Before I begin my answer in earnest, let me note that the following material is some of the most conceptually difficult material in your standard introductory neuroscience course, especially for students with a minimal chemistry/physics background.

If you're having trouble with this material, the best recommendation I can give you is to go to multiple sources and see the material from a variety of angles and multiple times, until it starts to become intuitive.

Check out the references for some useful links to other explanations of this material!

Answer

The ionic basis of the membrane potential is a conflict between two fundamental physical processes: the diffusive and electrical "forces" acting on ions. Like all particles, ions prefer to be spread out, rather than clumped together – they prefer a state with higher entropy, or disorder. However, if charges are balanced in a system, and then the ions of a particular charge spread out, leaving behind the ions of the other charge, they create a charge imbalance – an electrical potential.

This is precisely what occurs in the cell, where negatively charged molecules, like DNA and other organic anions, are prevented from diffusing across the membrane, but there are special channels that allow monoatomic ions, like Na+ through. The resulting charge difference establishes an electrical potential – and so an electric force that tries to equalize charge inside and outside the cell.

The result of putting the electrical force and diffusive force in conflict with one another is an equilibrium – a point at which the flows caused by each force are equal and opposite. In general, individual ions have a greater effect on charge and potential than they do on concentration, so we call this equilibrium state of the system the "equilibrium potential" or the "resting potential", rather than the "equilibrium concentration".
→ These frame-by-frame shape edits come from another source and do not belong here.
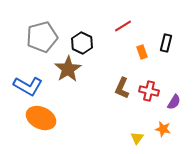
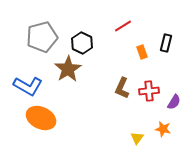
red cross: rotated 18 degrees counterclockwise
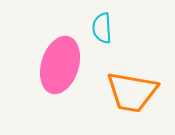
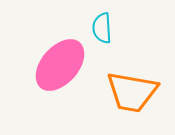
pink ellipse: rotated 24 degrees clockwise
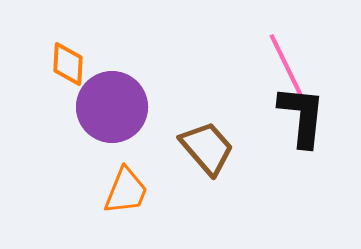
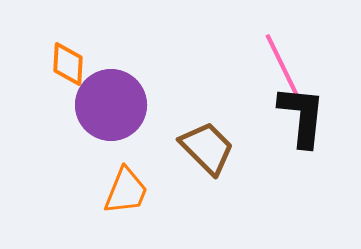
pink line: moved 4 px left
purple circle: moved 1 px left, 2 px up
brown trapezoid: rotated 4 degrees counterclockwise
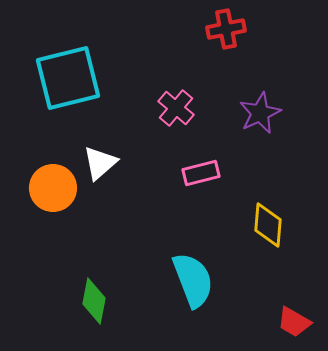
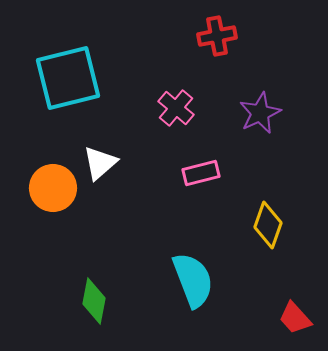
red cross: moved 9 px left, 7 px down
yellow diamond: rotated 15 degrees clockwise
red trapezoid: moved 1 px right, 4 px up; rotated 18 degrees clockwise
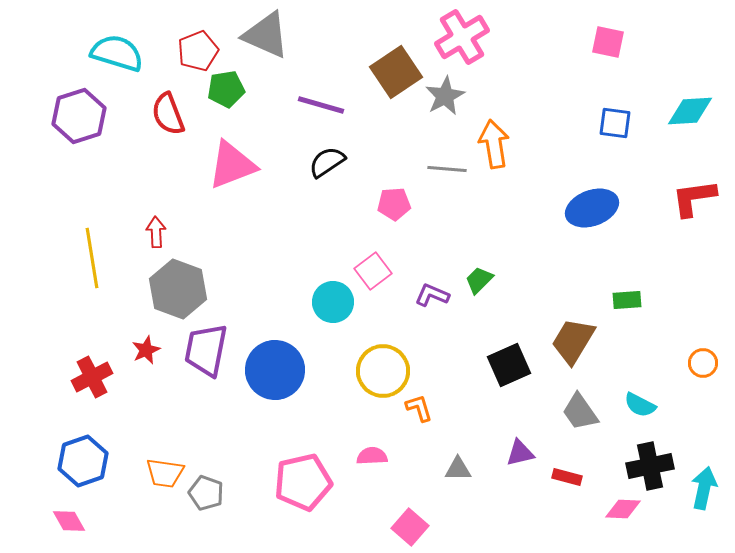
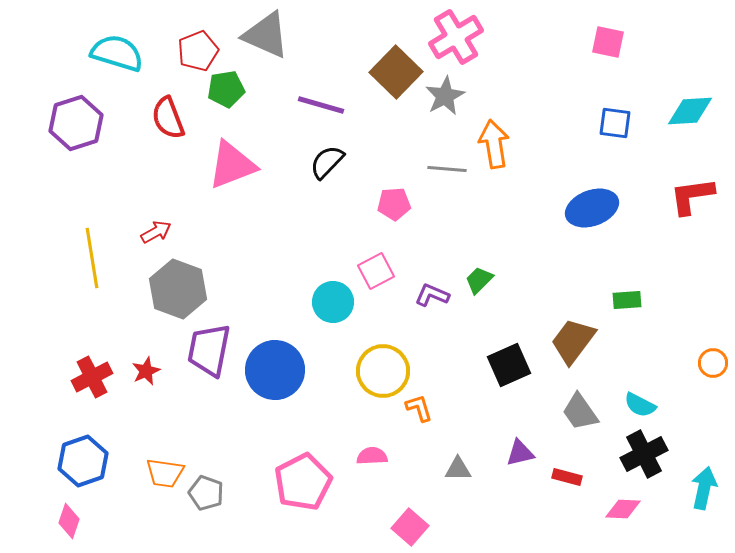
pink cross at (462, 37): moved 6 px left
brown square at (396, 72): rotated 12 degrees counterclockwise
red semicircle at (168, 114): moved 4 px down
purple hexagon at (79, 116): moved 3 px left, 7 px down
black semicircle at (327, 162): rotated 12 degrees counterclockwise
red L-shape at (694, 198): moved 2 px left, 2 px up
red arrow at (156, 232): rotated 64 degrees clockwise
pink square at (373, 271): moved 3 px right; rotated 9 degrees clockwise
brown trapezoid at (573, 341): rotated 6 degrees clockwise
red star at (146, 350): moved 21 px down
purple trapezoid at (206, 350): moved 3 px right
orange circle at (703, 363): moved 10 px right
black cross at (650, 466): moved 6 px left, 12 px up; rotated 15 degrees counterclockwise
pink pentagon at (303, 482): rotated 14 degrees counterclockwise
pink diamond at (69, 521): rotated 48 degrees clockwise
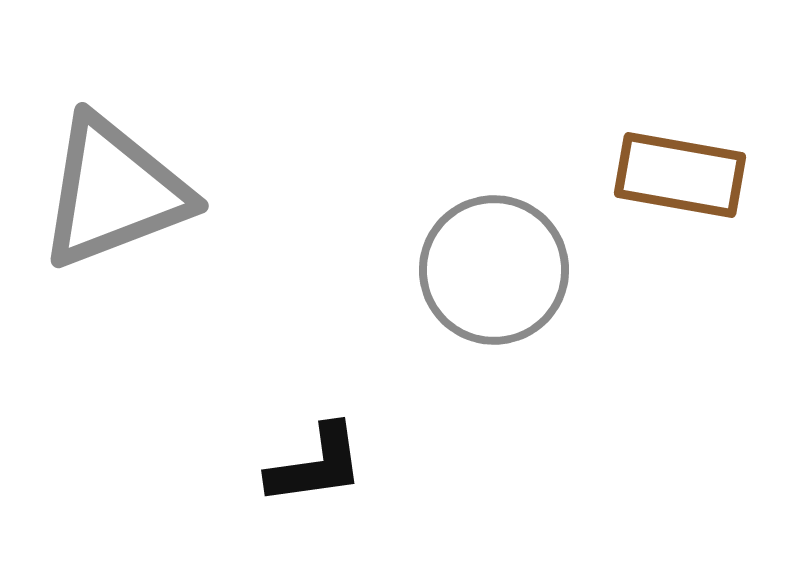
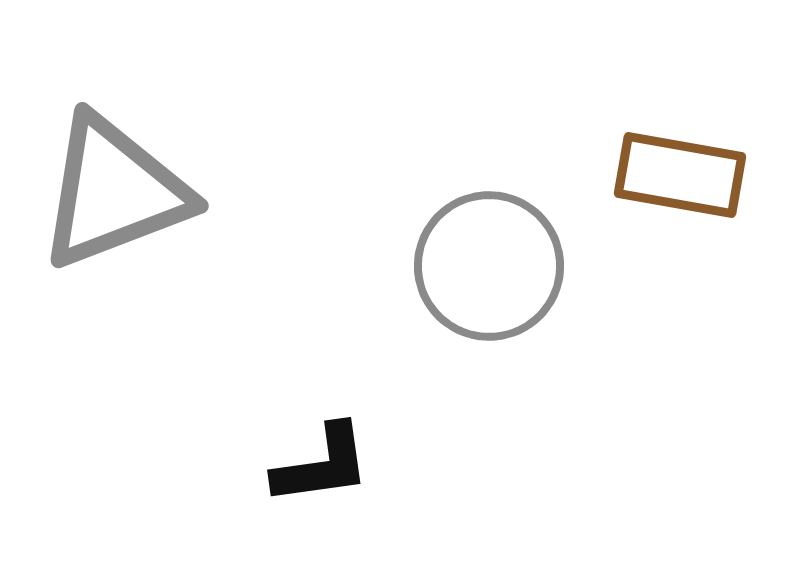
gray circle: moved 5 px left, 4 px up
black L-shape: moved 6 px right
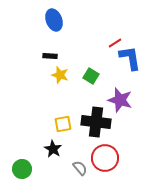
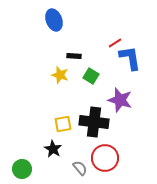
black rectangle: moved 24 px right
black cross: moved 2 px left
Single-Ion Case: The Nernst Equation

We can quantify the value of the electrical potential at this point by following up that intuitive explanation with some good old-fashioned physics. For a single ionic species $X$, the process is straightforward enough that I have reproduced a sketch derivation at the bottom of this post, for the mathy types. The resulting equation is called the "Nernst Equation", after its discoverer, Walther Nernst:

$$ \Delta V = \frac{RT}{zF}\ln\left(\frac{[X]_o}{[X]_i}\right) $$

Let's talk about the first term. Two of its components are just constants that relate our units. R is the ideal gas constant, which relates our units of energy to our units of temperature. F is the Faraday constant, equal to the charge, in coulombs, per mole of electron – it relates our units of charge to our units of concentration. T is just the temperature. If we assume we're talking about a warm-blooded creature, and choose to measure electrical potentials with milliVolts, we can simplify these three terms into one number – about 25:

$$ \Delta V = \frac{25}{z}\ln\left(\frac{[X]_o}{[X]_i}\right) $$

That's not as spooky! It gets better, too: z is the charge of the ion, which is only one of three numbers in a biological context: +1, -1, or +2

So the primary determining factor for the equilibrium potential for an ion is the ratio of the ion's concentrations outside and inside the cell. The logarithm is equal to 0 when its argument is 1. In that case, the resting potential is 0: if the concentrations on the inside and outside are equal, then there is no diffusive force, and so nothing for an electric potential to balance. If the ion is positive, then the sign of the resting potential difference is the same as the sign of the logarithm of the ratio of its outside and inside concentrations. Having more ions outside the cell than in will give a ratio greater than 1, and therefore a positive value of the logarithm. Therefore, flows will be balanced when the cell is positive relative to extracellular environment. This positive charge creates an electric field that repels the positively-charged ions that would otherwise flow down their concentration gradient and into the cell. For a negatively charged ion, the negative sign from $z$ flips the sign of the equilibrium potential, and we get exactly the same story, mutatis mutandis.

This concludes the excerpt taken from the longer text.